Indigo blue, madder red, and a yellow derived from pomegranate rinds characterise the ajrakh blockprint. The many shades that arise from multiple dips in the dye bath hold potential for infinite combinations.
Initially the ajrakh is scoured, beaten, and mordanted to create a receptive foundation free of impurities. The cloth is then printed with a sticky mud, mixed into a paste with mealy wheat and jaggery. The paste forms a resist which gives way to a gentle tonal patterning.
The intricate designs demand great focus and commitment. The marvel of a two sided ajrak, with the pattern registered and printed once on the front and reversed on the back, is a testament to the precision and capability of the creative spirit.
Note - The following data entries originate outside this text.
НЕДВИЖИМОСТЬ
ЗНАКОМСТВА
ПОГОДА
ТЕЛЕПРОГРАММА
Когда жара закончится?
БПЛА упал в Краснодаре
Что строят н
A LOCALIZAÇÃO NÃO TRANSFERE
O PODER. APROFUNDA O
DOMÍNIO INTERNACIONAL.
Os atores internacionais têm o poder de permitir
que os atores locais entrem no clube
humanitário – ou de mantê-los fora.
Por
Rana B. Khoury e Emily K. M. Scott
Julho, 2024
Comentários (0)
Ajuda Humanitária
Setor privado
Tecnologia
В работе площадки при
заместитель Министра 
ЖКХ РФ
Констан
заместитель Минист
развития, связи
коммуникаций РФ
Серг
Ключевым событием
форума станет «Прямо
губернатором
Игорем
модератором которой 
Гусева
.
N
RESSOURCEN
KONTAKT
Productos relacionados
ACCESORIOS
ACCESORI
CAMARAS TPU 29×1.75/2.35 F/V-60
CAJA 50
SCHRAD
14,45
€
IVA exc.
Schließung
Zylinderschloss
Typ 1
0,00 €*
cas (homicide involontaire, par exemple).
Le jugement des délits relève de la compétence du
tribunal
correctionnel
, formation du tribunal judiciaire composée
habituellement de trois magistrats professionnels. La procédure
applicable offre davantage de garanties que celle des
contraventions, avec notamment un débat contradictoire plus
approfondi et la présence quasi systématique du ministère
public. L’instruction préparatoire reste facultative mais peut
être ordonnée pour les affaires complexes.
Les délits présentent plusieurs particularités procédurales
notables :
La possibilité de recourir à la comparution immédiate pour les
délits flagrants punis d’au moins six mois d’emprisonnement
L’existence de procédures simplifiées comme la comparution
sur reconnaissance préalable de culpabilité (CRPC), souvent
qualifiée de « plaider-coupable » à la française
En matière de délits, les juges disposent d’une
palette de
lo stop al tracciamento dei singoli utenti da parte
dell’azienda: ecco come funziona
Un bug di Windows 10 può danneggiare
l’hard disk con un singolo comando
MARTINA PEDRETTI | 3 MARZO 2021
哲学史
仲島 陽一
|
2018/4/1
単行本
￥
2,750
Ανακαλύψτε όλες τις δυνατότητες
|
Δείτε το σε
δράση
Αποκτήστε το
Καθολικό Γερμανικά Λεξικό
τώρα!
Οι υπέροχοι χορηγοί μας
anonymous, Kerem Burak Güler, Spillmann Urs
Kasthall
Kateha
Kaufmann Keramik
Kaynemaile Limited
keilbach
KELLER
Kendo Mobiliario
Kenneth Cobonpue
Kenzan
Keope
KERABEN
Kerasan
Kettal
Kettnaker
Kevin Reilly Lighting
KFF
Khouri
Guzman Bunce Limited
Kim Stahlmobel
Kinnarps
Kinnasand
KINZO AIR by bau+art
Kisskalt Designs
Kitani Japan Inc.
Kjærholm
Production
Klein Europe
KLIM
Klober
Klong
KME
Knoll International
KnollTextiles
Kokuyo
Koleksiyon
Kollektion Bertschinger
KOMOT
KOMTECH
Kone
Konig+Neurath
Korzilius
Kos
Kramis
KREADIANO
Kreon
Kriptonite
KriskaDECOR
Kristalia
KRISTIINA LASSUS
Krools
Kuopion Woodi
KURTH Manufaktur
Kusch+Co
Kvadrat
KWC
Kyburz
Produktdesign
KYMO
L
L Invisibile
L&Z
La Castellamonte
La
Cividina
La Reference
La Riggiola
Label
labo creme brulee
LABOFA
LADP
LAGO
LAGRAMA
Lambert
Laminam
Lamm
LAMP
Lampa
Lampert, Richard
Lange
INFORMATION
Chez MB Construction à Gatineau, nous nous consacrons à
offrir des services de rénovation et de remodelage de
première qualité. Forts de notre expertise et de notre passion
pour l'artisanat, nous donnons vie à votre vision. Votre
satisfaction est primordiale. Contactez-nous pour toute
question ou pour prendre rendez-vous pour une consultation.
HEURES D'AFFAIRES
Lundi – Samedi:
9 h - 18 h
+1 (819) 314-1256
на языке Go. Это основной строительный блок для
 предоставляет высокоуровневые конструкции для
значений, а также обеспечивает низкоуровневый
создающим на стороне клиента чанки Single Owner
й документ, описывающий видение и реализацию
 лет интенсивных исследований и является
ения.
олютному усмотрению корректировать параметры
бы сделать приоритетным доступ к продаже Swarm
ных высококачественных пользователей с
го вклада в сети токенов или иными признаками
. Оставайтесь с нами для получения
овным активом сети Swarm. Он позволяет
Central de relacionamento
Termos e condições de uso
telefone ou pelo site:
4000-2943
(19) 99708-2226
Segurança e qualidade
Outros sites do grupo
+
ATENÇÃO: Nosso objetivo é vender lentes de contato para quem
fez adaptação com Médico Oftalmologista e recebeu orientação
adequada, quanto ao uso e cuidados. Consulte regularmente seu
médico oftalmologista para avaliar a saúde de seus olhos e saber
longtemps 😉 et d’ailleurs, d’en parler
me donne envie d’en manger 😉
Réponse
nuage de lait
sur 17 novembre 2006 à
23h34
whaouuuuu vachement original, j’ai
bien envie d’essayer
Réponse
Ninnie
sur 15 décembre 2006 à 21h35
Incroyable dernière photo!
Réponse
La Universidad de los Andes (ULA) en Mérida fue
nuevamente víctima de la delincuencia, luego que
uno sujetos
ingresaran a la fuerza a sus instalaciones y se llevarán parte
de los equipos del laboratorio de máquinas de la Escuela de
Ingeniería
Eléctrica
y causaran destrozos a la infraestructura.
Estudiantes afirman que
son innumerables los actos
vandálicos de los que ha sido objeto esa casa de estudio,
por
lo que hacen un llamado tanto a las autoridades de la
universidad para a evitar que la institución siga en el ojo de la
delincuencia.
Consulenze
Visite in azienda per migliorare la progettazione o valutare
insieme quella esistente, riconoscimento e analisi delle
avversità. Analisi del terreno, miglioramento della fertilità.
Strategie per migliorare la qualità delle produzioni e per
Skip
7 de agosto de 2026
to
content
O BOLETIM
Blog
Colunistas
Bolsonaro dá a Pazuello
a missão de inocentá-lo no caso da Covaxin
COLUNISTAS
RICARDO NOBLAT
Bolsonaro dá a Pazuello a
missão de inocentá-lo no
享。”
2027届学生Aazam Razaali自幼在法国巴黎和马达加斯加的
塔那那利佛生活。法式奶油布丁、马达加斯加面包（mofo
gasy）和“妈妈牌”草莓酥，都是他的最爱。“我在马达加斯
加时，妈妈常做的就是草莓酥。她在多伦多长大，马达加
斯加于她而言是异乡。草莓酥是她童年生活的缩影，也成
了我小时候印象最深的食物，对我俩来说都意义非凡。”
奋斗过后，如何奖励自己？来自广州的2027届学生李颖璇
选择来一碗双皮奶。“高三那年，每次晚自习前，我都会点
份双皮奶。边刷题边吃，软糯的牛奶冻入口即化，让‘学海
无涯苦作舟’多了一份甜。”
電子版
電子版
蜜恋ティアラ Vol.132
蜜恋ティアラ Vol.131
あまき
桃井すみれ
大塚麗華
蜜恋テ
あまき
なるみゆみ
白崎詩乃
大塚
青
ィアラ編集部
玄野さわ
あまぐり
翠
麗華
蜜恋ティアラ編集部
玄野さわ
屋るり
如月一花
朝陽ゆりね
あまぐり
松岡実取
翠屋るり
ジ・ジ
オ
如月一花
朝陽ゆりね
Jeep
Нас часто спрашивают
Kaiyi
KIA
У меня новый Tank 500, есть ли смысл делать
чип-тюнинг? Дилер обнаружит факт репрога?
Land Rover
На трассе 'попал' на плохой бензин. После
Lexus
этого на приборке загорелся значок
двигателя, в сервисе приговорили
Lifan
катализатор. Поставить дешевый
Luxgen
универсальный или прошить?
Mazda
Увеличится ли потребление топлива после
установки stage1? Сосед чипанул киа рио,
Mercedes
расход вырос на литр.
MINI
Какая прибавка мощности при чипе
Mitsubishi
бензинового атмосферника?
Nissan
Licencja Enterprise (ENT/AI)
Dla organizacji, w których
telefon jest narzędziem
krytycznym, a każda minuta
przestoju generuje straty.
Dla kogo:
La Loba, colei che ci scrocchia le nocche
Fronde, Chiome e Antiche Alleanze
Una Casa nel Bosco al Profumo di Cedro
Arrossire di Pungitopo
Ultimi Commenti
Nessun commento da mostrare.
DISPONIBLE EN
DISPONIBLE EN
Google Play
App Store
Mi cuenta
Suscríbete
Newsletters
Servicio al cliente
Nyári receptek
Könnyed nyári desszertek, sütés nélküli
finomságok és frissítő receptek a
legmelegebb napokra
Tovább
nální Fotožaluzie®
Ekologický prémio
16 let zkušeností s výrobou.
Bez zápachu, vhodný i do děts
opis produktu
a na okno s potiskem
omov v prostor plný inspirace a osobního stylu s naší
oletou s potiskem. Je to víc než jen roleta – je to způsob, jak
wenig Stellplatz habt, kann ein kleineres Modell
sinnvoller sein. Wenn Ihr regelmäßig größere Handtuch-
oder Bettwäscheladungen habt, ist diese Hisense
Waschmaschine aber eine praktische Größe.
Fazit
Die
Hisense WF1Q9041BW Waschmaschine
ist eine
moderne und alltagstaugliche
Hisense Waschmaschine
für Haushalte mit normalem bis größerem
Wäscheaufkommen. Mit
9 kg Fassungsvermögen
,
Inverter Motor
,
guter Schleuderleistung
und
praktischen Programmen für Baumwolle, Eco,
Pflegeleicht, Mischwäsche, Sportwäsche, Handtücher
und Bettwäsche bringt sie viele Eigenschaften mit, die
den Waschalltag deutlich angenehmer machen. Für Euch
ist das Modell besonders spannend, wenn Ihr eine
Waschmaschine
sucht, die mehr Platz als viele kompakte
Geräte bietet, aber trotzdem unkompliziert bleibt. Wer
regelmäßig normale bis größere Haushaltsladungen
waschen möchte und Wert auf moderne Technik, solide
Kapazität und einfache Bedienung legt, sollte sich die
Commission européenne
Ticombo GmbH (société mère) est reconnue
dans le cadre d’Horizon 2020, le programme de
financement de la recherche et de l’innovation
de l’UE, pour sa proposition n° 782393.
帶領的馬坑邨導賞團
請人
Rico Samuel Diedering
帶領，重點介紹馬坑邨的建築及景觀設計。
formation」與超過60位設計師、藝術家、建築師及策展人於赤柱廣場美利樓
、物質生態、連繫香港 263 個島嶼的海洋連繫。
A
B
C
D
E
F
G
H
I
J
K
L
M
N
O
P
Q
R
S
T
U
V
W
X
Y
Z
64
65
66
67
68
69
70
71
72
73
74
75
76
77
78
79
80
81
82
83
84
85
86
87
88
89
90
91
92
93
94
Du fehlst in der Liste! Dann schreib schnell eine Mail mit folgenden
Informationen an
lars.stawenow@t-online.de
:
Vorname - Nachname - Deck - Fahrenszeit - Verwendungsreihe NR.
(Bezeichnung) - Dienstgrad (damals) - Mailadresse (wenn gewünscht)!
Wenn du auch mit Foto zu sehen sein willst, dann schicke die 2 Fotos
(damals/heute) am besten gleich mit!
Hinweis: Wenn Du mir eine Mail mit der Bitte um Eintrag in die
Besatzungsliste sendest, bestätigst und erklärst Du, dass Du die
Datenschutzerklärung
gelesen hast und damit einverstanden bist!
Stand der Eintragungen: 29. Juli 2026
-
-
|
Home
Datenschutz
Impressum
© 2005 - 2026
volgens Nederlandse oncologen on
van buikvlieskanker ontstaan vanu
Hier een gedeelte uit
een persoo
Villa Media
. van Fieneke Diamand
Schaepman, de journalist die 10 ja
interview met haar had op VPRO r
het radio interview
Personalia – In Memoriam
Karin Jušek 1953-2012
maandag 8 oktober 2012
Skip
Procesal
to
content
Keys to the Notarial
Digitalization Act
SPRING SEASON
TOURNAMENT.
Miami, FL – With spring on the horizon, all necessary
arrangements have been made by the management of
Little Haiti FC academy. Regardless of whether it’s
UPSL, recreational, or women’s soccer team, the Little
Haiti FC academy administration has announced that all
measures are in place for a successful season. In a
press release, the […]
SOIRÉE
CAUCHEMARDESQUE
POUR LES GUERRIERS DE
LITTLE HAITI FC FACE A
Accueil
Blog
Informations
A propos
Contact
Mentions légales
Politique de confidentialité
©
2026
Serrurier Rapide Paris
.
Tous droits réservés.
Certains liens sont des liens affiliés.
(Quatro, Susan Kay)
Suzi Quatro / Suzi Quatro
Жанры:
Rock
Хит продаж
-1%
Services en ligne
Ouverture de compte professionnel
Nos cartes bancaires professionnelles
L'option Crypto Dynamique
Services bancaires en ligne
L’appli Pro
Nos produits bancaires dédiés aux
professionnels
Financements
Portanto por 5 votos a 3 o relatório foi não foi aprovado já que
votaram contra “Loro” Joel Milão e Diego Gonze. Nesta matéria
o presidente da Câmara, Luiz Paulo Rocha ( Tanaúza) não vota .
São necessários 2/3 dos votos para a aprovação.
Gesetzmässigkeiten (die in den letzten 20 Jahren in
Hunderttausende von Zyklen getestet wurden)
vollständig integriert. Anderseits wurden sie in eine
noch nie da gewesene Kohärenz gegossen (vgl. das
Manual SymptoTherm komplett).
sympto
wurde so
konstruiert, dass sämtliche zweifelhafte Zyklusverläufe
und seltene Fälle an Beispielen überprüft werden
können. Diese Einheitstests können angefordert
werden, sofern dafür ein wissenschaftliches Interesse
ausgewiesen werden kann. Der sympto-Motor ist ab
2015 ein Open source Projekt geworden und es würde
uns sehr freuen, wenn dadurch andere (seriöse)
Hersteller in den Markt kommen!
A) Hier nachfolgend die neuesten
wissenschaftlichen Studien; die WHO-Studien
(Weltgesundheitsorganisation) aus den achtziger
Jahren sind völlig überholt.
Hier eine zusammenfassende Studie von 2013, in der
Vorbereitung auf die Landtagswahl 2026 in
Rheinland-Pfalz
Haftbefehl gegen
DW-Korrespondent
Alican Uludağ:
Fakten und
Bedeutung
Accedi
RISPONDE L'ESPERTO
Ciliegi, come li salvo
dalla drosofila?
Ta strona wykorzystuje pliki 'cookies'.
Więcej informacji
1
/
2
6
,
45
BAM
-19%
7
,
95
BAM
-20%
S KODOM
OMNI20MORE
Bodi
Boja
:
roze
Archeological evidence suggests that for thousands of years Ajrakh artisans were located near the banks of the Indus river. The river provided both a site for washing cloth and the water needed to grow indigo. With the partition of India and Pakistan in 1947, artisan communities were tragically separated. Today the craft continues with variations on both sides of the border.
Maiwa actively seeks to support ajrakh artisans who live and work in the Kutch desert. We incorporate a large amount of their textiles in our bedding and clothing lines. While we assist in procurement of raw materials, maintaining high standards of quality, and product finishing. designs remain the realm of the craftperson.